Re: Temporaries
On Aug 12, 6:17 pm, Prasoon <prasoonthegr...@gmail.com> wrote:
Are all temporaries in C++ "rvalues"?
Maybe:-). The standard doesn't really define "temporary
object", although it uses the term a lot, in sometimes more or
less contradictary ways. Note that =A712.2 starts out by saying
that "Temporaries of class type are created in various contexts:
[...] throwing an exception [...]. Since the value thrown can
bind to a non-const reference, I don't think it is an rvalue.
But most uses tend to more or less equate the two, and most
programmers tend to think of the two as identical.
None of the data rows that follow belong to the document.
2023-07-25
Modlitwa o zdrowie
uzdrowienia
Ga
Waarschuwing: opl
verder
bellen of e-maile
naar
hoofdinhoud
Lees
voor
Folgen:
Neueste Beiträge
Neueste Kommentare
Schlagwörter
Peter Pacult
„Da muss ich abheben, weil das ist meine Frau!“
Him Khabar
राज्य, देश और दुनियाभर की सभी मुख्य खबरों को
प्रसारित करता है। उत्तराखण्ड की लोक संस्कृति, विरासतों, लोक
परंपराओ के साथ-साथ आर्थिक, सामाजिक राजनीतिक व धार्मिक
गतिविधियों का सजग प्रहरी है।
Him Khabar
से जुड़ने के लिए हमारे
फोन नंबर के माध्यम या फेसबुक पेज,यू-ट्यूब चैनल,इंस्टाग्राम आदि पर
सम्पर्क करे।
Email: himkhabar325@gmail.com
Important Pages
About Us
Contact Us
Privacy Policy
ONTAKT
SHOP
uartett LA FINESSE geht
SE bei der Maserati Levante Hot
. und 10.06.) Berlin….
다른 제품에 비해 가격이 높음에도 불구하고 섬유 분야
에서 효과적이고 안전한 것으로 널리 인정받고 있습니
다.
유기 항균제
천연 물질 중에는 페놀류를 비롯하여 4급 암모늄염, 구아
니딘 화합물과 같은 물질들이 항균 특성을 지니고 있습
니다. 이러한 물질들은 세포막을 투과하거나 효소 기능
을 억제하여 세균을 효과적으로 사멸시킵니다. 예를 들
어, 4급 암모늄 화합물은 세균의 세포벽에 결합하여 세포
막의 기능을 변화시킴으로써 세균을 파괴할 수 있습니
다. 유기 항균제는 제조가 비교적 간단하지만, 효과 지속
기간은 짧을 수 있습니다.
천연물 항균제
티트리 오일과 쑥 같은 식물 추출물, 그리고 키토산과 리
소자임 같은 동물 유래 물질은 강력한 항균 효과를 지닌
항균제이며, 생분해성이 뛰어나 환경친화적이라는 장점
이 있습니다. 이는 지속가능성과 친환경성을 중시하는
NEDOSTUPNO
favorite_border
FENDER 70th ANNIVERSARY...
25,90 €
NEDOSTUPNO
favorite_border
Strictly speaking, I think a temporary is any object without a
name, where as an rvalue is the result of certain types of
expressions. The definition of rvalue is tied up with
expressions, and the rvalue/lvalue distinction is only defined
for the results of an expression. Most of the time, the two
coincide, at least for objects (references are a different
matter---a reference is always an lvalue, even if it doesn't
have a name, and even if its lifetime corresponds to that of a
temporary).
According to me "yes".
Am I right?
In everyday use, more or less.
However consider the following code.
#include <iostream>
int a;
int& foo()
{
return a;
}
int main()
{
foo()=6;
}
Is there any temporary created in the above code?
Yes. The expression 6 is a temporary.
According to me "no" there isn't any.
It depends on your definition of a "temporary".
foo() returns just a reference to "a" (and no temporary
created). Correct me if I am wrong.
Again, it depends on your definition of "temporary". The
reference itself has temporary lifetime, but it is an lvalue.
If you consider such references as "temporaries", then you have
a temporary that is an lvalue. If you don't, then you have an
lvalue, but no temporary. In any case, you don't have a
temporary object (since references aren't objects).
The standard doesn't really say, and there are several ambiguous
cases: temporaries live until the end of the full expression
which creates them (references would be temporaries---but
there's not, as far as I know, anyway to see this lifetime in a
conforming program), but references are always lvalues.